On the other hand, the second model, which considers the amplitude of the acoustic signal at two critical moments (as shown in the primary analysis), achieves an accuracy of (92.5 ± 0.4)% (or 9 ± 1 errors in 120 spots, with all of them identifying a pulse after the actual cleaning pulse as the cleaning one).

These results demonstrate that combining the information captured by the acoustic signal (the physical phenomena on the cleaning surface) with an estimation of the unwanted material thickness, from the time shift, can effectively be used as the building blocks for a model to monitor the cleaning process.

Discussion

This study aims to enable real-time monitoring of laser cleaning interventions by analyzing laser-induced acoustic signals using machine learning algorithms. The results demonstrate that by processing the generated acoustic waves with random forest algorithms, it is possible to identify the pulse responsible for removing a specific amount of material set at 75% of the irradiated surface. This critical pulse serves as a threshold for terminating the process in a timely manner, preventing any damage to the underlying surface of historical or artistic significance. While there have been studies on online monitoring for laser cleaning in industrial applications, to our knowledge, this research is the first to monitor laser cleaning interventions in the heritage field, where specific rules and limitations apply, using machine learning algorithms. Our aim is to determine the optimal moment to stop the irradiation and move the laser beam to an adjacent area.

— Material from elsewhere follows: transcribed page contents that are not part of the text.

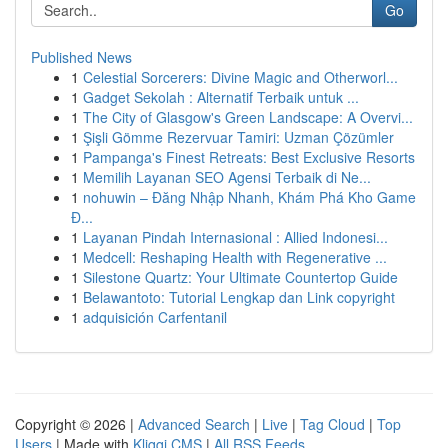
Go
Published News
1
Celestial Sorcerers: Divine Magic and Otherworl...
1
Gadget Sekolah : Alternatif Terbaik untuk ...
1
The City of Glasgow's Green Landscape: A Overvi...
1
Şişli Gömme Rezervuar Tamiri: Uzman Çözümler
1
Pampanga's Finest Retreats: Best Exclusive Resorts
1
Memilih Layanan SEO Agensi Terbaik di Ne...
1
nohuwin – Đăng Nhập Nhanh, Khám Phá Kho Game
Đ...
1
Layanan Pindah Internasional : Allied Indonesi...
1
Medcell: Reshaping Health with Regenerative ...
1
Silestone Quartz: Your Ultimate Countertop Guide
1
Belawantoto: Tutorial Lengkap dan Link copyright
1
adquisición Carfentanil
Copyright © 2026 |
Advanced Search
|
Live
|
Tag Cloud
|
Top
Users
| Made with
Kliqqi CMS
|
All RSS Feeds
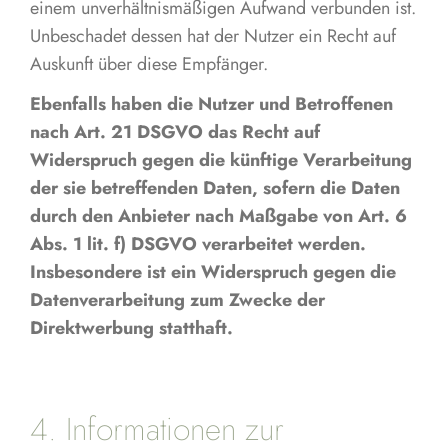
einem unverhältnismäßigen Aufwand verbunden ist.
Unbeschadet dessen hat der Nutzer ein Recht auf
Auskunft über diese Empfänger.
Ebenfalls haben die Nutzer und Betroffenen
nach Art. 21 DSGVO das Recht auf
Widerspruch gegen die künftige Verarbeitung
der sie betreffenden Daten, sofern die Daten
durch den Anbieter nach Maßgabe von Art. 6
Abs. 1 lit. f) DSGVO verarbeitet werden.
Insbesondere ist ein Widerspruch gegen die
Datenverarbeitung zum Zwecke der
Direktwerbung statthaft.
4. Informationen zur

The RF model demonstrated robustness and accuracy in predicting the cleaning pulse. Furthermore, it provides insights into how the cleaning process is captured by the acoustic signal. The time shift emerged as the most significant feature in monitoring the cleaning process. However, this feature cannot be extracted from images. This finding underscores an additional advantage of using acoustic signals for monitoring the cleaning process, as they provide a highly informative feature for this purpose. Future work will focus on using machine learning (ML) algorithms to identify the feature importance that characterizes the acoustic monitoring of laser cleaning. This will allow us to refine this application for multi-layered heterogeneous contaminants and uneven surfaces, such as high-relief sculptures. We will also address cleaning challenges related to various types of heritage materials, including varnished paintings, corroded metals, and biodeteriorated stonework, among others. In this work, we have demonstrated a proof of concept showing that the combination of acoustic signals and machine learning allows for real-time monitoring of the cleaning process in heritage conservation. In real-world scenarios, conservators can choose to use a pre-trained model as is, applying it under the same cleaning conditions in which it was trained, or they can fine-tune it for their specific cleaning situations, such as when using new materials, by collecting data from a few irradiated spots. Once the model is fine-tuned it can process acoustic signals in real-time and assist the conservator in deciding whether to continue or to stop the cleaning process.